DATA FOR THIS TASK:

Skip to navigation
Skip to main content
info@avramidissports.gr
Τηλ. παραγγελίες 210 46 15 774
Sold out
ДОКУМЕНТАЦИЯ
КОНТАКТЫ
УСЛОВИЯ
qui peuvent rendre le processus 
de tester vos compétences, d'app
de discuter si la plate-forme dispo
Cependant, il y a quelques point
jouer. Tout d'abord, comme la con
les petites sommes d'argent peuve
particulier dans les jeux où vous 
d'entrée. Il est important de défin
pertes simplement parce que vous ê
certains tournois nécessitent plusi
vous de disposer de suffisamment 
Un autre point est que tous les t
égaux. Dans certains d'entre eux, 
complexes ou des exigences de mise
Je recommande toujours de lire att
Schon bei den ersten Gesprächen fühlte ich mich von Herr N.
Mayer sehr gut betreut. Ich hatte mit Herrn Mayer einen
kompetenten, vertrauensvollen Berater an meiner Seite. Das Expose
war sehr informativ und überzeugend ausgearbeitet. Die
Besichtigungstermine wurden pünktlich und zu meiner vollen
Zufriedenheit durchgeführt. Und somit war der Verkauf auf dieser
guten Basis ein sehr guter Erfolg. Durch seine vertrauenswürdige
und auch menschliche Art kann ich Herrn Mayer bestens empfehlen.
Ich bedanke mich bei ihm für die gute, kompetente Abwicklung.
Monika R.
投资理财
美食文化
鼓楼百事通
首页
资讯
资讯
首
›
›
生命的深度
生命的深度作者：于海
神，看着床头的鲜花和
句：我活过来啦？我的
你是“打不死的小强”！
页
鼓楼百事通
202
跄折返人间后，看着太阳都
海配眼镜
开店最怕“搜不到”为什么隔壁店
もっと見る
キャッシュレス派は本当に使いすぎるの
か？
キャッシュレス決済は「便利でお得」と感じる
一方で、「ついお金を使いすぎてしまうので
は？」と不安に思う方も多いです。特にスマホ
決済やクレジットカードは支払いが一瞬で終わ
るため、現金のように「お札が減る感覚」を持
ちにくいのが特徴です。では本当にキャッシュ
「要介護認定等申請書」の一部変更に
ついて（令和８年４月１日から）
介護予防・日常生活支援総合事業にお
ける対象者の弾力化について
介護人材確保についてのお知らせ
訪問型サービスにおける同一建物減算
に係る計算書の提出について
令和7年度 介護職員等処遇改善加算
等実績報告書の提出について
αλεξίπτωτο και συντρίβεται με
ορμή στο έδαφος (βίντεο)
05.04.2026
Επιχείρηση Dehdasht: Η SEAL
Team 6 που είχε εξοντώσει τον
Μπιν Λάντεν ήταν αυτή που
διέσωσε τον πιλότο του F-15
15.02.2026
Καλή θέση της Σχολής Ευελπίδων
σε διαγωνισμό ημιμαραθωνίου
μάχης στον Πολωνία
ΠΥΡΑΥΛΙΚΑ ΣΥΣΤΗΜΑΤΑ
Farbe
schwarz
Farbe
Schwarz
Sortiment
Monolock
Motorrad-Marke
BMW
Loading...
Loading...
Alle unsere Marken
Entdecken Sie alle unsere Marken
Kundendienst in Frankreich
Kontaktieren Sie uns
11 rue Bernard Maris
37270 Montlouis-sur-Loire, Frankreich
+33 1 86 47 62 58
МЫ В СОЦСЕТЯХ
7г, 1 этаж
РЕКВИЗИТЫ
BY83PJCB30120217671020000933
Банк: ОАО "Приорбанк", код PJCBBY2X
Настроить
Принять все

TASK TO COMPLETE:
Everything from the line with "Καλή θέση της Σχολής Ευελπίδων" to the end of the listing, and only that, is to be set down exactly, line by line.

EXERCISE RESULT:
Καλή θέση της Σχολής Ευελπίδων
σε διαγωνισμό ημιμαραθωνίου
μάχης στον Πολωνία
ΠΥΡΑΥΛΙΚΑ ΣΥΣΤΗΜΑΤΑ
Farbe
schwarz
Farbe
Schwarz
Sortiment
Monolock
Motorrad-Marke
BMW
Loading...
Loading...
Alle unsere Marken
Entdecken Sie alle unsere Marken
Kundendienst in Frankreich
Kontaktieren Sie uns
11 rue Bernard Maris
37270 Montlouis-sur-Loire, Frankreich
+33 1 86 47 62 58
МЫ В СОЦСЕТЯХ
7г, 1 этаж
РЕКВИЗИТЫ
BY83PJCB30120217671020000933
Банк: ОАО "Приорбанк", код PJCBBY2X
Настроить
Принять все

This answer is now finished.